Photo courtesy of USF
By Jasmin Parrado
Researchers at the University of South Florida announced their goal to patent a smart trap that can use artificial intelligence (AI) to identify disease-carrying mosquitoes. They believe the trap can aid malaria research and prevention in vulnerable communities.
The smart trap, which is trained on algorithms of compiled image data, is able to identify the sex and species of any mosquito it captures, a surveillance power that entomologists believe is crucial to understanding a mosquito’s disease-carrying capacity.
Ryan Carney, co-creator of the smart trap and professor of digital science at USF’s Department of Integrative Biology, believes the trap is integral to protecting areas where disease-carriers, or vectors, roam, especially because of how efficient it can be in spotting disease risks early on.
“It’s basically a race against time where we need to detect it, especially when it’s in new areas, because you have about a three-to-four-year window before it becomes established,” Carney said. “The identification of these mosquitoes can be very challenging as well as time-consuming. So, by developing these algorithms, we can do that much faster.”
Out of 3,500 mosquito species, only 3% are vectors, Carney explained. With 14 vector species detected in Florida, epidemics like the ongoing Dengue outbreak in South Florida and the Zika virus that reached the state in the mid-2010s have led to national efforts to track mosquitoes.
A mosquito species that particularly interests researchers is Anopheles stephensi, the primary vector of malaria that is resistant to a number of environmental and man-made conditions.
Carney believes that his team was likely able to identify an Anopheles stephensi larval mosquito by training AI with an image database of anatomical characteristics in 2020.
“You can think of it as facial recognition for mosquitoes,” Carney said. “We had students both at USF, as well as the insectary at the CDC, take thousands upon thousands of images of larval mosquitoes. We then trained these algorithms to detect the various species.”
Sriram Chellappan, co-creator of the trap and professor at USF’s Department of Computer Science and Engineering, outlined the broader benefit of the trap’s algorithmic technology.

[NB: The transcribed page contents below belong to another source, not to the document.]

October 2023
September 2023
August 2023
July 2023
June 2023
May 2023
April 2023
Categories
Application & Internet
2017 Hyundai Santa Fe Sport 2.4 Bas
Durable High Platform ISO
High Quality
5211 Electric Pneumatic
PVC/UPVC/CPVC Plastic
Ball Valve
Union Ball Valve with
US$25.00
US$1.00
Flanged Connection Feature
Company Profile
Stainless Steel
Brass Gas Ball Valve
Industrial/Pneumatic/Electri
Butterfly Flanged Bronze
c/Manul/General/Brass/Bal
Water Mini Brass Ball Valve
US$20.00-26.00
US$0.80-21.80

“When surveillance of vectors is fast, accurate, reliable and efficient, control efforts are naturally also fast and efficient,” Chellappan said. “This will prevent or mitigate disease spread.”

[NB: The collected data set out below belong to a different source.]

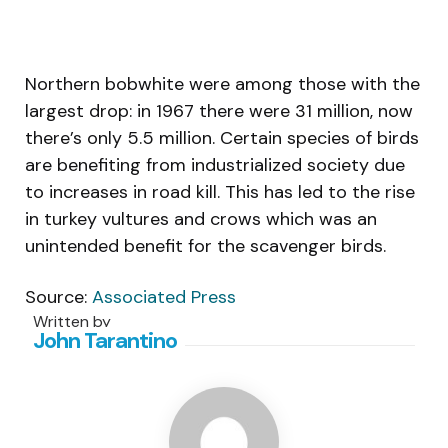
Northern bobwhite were among those with the
largest drop: in 1967 there were 31 million, now
there’s only 5.5 million. Certain species of birds
are benefiting from industrialized society due
to increases in road kill. This has led to the rise
in turkey vultures and crows which was an
unintended benefit for the scavenger birds.
Source:
Associated Press
Written by
John Tarantino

Carney and Chellappan’s smart trap is part of a larger initiative known as Enhancing Malaria Epidemiology Research through Genomics and Transnational Systems (EMERGENS) — a project funded by the National Institutes of Health.
The project also works through a public database Carney and Chellappan created in 2022, known as mosquitodashboard.org. Using reports from citizens of mosquito surveillance, the dashboard serves as an accessible visual on the presence or influx of mosquito species.
Photo courtesy of Mosquito Dashboard.
In addition to other forms of mosquito surveillance like smartphone applications and clip-on magnifiers, Carney and Chellappan are pushing for the smart trap to be accessible to citizens and researchers alike, in order to provide communities a chance to act quickly if disease-carrying species are present.
Chellappan noted that there are special considerations to explore when evaluating the trap’s technology.
“Are the AI models accurate? Is the data for training diverse enough? Can the model learn from new data sets without need to re-train? Speed of execution versus accuracy analysis are things of interest,” Chellappan said.
Carney explained how the project garnered interest from the government of Madagascar, leading to a collaboration with the CDC to enact a one-year mosquito surveillance program that revealed 1,300 Anopheles mosquitoes.
The finding was consistent with the outpour of citizen data that reached the database website, Carney recalled.
“By building that dashboard and bringing all the data together, local communities as well as mosquito control districts can see what mosquitoes have been detected in their area, in locations that are inaccessible and greatly scalable,” Carney said.
Carney and Chellappan are focused on monitoring malaria-carrying vectors, as the disease accounts for a large number of mosquito-related deaths in Africa. According to the World Health Organization, the region accounted for over 200 million malaria cases and more than half a million deaths in 2023.
“When you think of the world’s deadliest animals, you often think of something like a shark,” Carney said. “But they kill roughly a dozen people every year, and mosquitoes kill approximately 1 million people every year. 700 million infections, which is just staggering.”